Acute inflammation reveals GABAA receptor-mediated nociception in mouse dorsal root ganglion neurons via PGE2 receptor 4 signaling

Abstract

Gamma-aminobutyric acid (GABA) depolarizes dorsal root ganglia (DRG) primary afferent neurons through activation of Cl− permeable GABAA receptors but the physiologic role of GABAA receptors in the peripheral terminals of DRG neurons remains unclear. In this study, we investigated the role of peripheral GABAA receptors in nociception using a mouse model of acute inflammation. In vivo, peripheral administration of the selective GABAA receptor agonist muscimol evoked spontaneous licking behavior, as well as spinal wide dynamic range (WDR) neuron firing, after pre-conditioning with formalin but had no effect in saline-treated mice. GABAA receptor-mediated pain behavior after acute formalin treatment was abolished by the GABAA receptor blocker picrotoxin and cyclooxygenase inhibitor indomethacin. In addition, treatment with prostaglandin E2 (PGE2) was sufficient to reveal muscimol-induced licking behavior. In vitro, GABA induced sub-threshold depolarization in DRG neurons through GABAA receptor activation. Both formalin and PGE2 potentiated GABA-induced Ca2+ transients and membrane depolarization in capsaicin-sensitive nociceptive DRG neurons; these effects were blocked by the prostaglandin E2 receptor 4 (EP4) antagonist AH23848 (10 μmol/L). Furthermore, potentiation of GABA responses by PGE2 was prevented by the selective Nav1.8 antagonist A887826 (100 nmol/L). Although the function of the Na+-K+-2Cl- co-transporter NKCC1 was required to maintain the Cl- ion gradient in isolated DRG neurons, NKCC1 was not required for GABAA receptor-mediated nociceptive behavior after acute inflammation.

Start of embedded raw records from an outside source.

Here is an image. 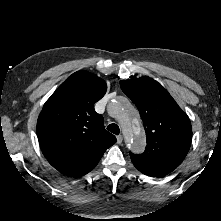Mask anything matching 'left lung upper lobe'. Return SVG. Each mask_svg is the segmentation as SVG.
<instances>
[{
	"label": "left lung upper lobe",
	"mask_w": 221,
	"mask_h": 221,
	"mask_svg": "<svg viewBox=\"0 0 221 221\" xmlns=\"http://www.w3.org/2000/svg\"><path fill=\"white\" fill-rule=\"evenodd\" d=\"M120 87L137 106L147 135L145 151L130 154L134 166L152 177L170 173L189 151L192 140L189 117L168 91L148 76L120 81Z\"/></svg>",
	"instance_id": "left-lung-upper-lobe-1"
}]
</instances>
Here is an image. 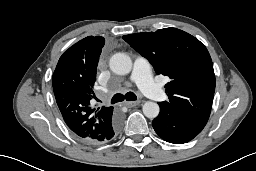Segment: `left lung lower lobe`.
I'll use <instances>...</instances> for the list:
<instances>
[{"instance_id":"0a47b994","label":"left lung lower lobe","mask_w":256,"mask_h":171,"mask_svg":"<svg viewBox=\"0 0 256 171\" xmlns=\"http://www.w3.org/2000/svg\"><path fill=\"white\" fill-rule=\"evenodd\" d=\"M159 106L160 114L153 120L152 125L155 132L167 142L186 143L196 137L206 125L173 106Z\"/></svg>"}]
</instances>
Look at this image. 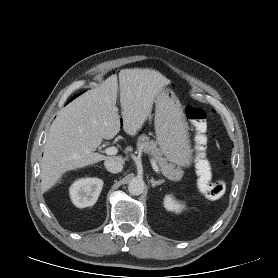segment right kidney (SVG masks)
Segmentation results:
<instances>
[{
  "label": "right kidney",
  "instance_id": "obj_1",
  "mask_svg": "<svg viewBox=\"0 0 278 278\" xmlns=\"http://www.w3.org/2000/svg\"><path fill=\"white\" fill-rule=\"evenodd\" d=\"M103 181L99 178H82L76 180L69 188L70 198L78 208L94 205L103 188Z\"/></svg>",
  "mask_w": 278,
  "mask_h": 278
}]
</instances>
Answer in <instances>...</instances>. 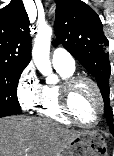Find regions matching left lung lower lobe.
Here are the masks:
<instances>
[{
	"label": "left lung lower lobe",
	"mask_w": 114,
	"mask_h": 156,
	"mask_svg": "<svg viewBox=\"0 0 114 156\" xmlns=\"http://www.w3.org/2000/svg\"><path fill=\"white\" fill-rule=\"evenodd\" d=\"M111 131V133L114 135V130H110Z\"/></svg>",
	"instance_id": "left-lung-lower-lobe-1"
}]
</instances>
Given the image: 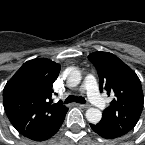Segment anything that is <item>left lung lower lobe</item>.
Listing matches in <instances>:
<instances>
[{
  "label": "left lung lower lobe",
  "instance_id": "left-lung-lower-lobe-1",
  "mask_svg": "<svg viewBox=\"0 0 145 145\" xmlns=\"http://www.w3.org/2000/svg\"><path fill=\"white\" fill-rule=\"evenodd\" d=\"M90 126L95 133H97L98 135H100L105 139H114L122 136L118 133L108 130L107 128L101 126L100 124H91Z\"/></svg>",
  "mask_w": 145,
  "mask_h": 145
}]
</instances>
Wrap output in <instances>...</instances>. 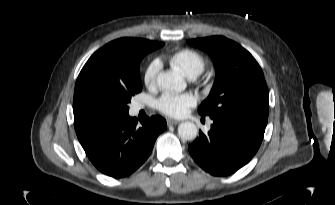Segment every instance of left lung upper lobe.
I'll return each mask as SVG.
<instances>
[{
    "instance_id": "obj_1",
    "label": "left lung upper lobe",
    "mask_w": 335,
    "mask_h": 205,
    "mask_svg": "<svg viewBox=\"0 0 335 205\" xmlns=\"http://www.w3.org/2000/svg\"><path fill=\"white\" fill-rule=\"evenodd\" d=\"M187 43L206 51L216 70L212 90L199 106L198 113L203 117L242 118L266 127L269 92L262 69L254 57L223 36L197 38Z\"/></svg>"
}]
</instances>
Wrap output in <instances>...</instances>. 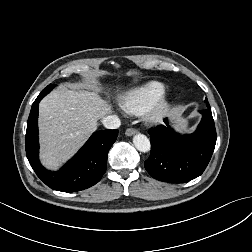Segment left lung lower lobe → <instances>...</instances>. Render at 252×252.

Taken together, these results demonstrate that GABAA receptors may contribute to the excitation of peripheral sensory neurons in inflammation through a combined effect involving PGE2-EP4 signaling and Na+ channel sensitization. © 2017 The Authors. Physiological Reports published by Wiley Periodicals, Inc. on behalf of The Physiological Society and the American Physiological Society.